In the formula, $\mu A_o$ is the effective flow area into the low-pressure fuel channel, mm²; $P_o$ the fuel pressure in the low-pressure fuel channel, MPa; $\lambda =\left\{\begin{array}{l}1, P_{CR}\ge P_O\\ 0, P_{CR}<P_O\end{array}\right.$.

Collating the above equations gives the following:

$$\begin{array}{l}{\displaystyle \frac{V_{CR}}{E}}{\displaystyle \frac{d{P}_{CR}}{dt}}=Q_{HP\to CR}-\kappa \left(\mu A_{CR\to OS}\right)\sqrt{{\displaystyle \frac{2}{\rho }}\left|P_{CR}-P_{OS}\right|}\\ -\zeta \left(\mu A_{CRK}\right)\sqrt{{\displaystyle \frac{2}{\rho }}\left|P_{CR}-P_K\right|}-\lambda \left(\mu A_o\right)\sqrt{{\displaystyle \frac{2}{\rho }}\left|P_{CR}-P_o\right|}\end{array}$$

(7)

3. CFD Model Building and Validation

3.1. Fundamental Conservation Laws

The flowing fluid is governed by the laws of physical conservation, and the basic conservation laws include the laws of conservation of mass, energy, and momentum. The mass of fuel flowing into and out of the common rail pipe is conserved, and the combined external force on the fuel flowing in the common rail pipe is zero, i.e., energy and momentum are conserved in the system.
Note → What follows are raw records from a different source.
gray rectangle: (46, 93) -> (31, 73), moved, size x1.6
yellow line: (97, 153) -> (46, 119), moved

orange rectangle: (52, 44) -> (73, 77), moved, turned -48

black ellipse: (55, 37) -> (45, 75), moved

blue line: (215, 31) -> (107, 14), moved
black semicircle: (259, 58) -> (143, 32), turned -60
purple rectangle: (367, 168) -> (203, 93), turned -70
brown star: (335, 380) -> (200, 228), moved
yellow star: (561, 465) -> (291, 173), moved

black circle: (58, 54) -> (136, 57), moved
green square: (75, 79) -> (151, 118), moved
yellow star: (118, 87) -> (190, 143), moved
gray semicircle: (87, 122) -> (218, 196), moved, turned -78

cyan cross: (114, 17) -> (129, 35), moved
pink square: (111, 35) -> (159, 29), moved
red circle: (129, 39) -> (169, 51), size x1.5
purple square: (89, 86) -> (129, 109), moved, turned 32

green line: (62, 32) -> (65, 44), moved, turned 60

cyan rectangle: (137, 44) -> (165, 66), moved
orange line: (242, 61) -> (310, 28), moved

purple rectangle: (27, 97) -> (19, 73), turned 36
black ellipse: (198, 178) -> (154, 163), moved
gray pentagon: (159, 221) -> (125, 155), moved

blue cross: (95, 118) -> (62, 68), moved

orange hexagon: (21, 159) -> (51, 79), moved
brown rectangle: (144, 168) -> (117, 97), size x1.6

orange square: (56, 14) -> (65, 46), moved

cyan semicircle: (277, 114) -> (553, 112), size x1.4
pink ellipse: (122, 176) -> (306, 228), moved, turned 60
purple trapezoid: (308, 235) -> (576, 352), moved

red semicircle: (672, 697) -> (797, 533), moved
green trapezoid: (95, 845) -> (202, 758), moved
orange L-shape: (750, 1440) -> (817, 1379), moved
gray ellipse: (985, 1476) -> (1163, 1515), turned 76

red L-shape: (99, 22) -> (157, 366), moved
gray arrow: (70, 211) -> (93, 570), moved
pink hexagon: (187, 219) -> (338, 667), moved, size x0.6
Mass conservation equations:

$${\displaystyle \frac{𝜕\rho }{𝜕t}}+\nabla ·\left(\rho v\right)=0$$

(8)

In the equation: v is the velocity vector, ρ is the fuel density, and t is the time.

Energy conservation equation:

$${\displaystyle \frac{𝜕\rho }{𝜕t}}+{\displaystyle \frac{𝜕v_x}{𝜕x}}+{\displaystyle \frac{𝜕v_y}{𝜕y}}+{\displaystyle \frac{𝜕v_z}{𝜕z}}=S_m$$

(9)

In the equation, ρ represents the fuel density, and S_m denotes the mass source term.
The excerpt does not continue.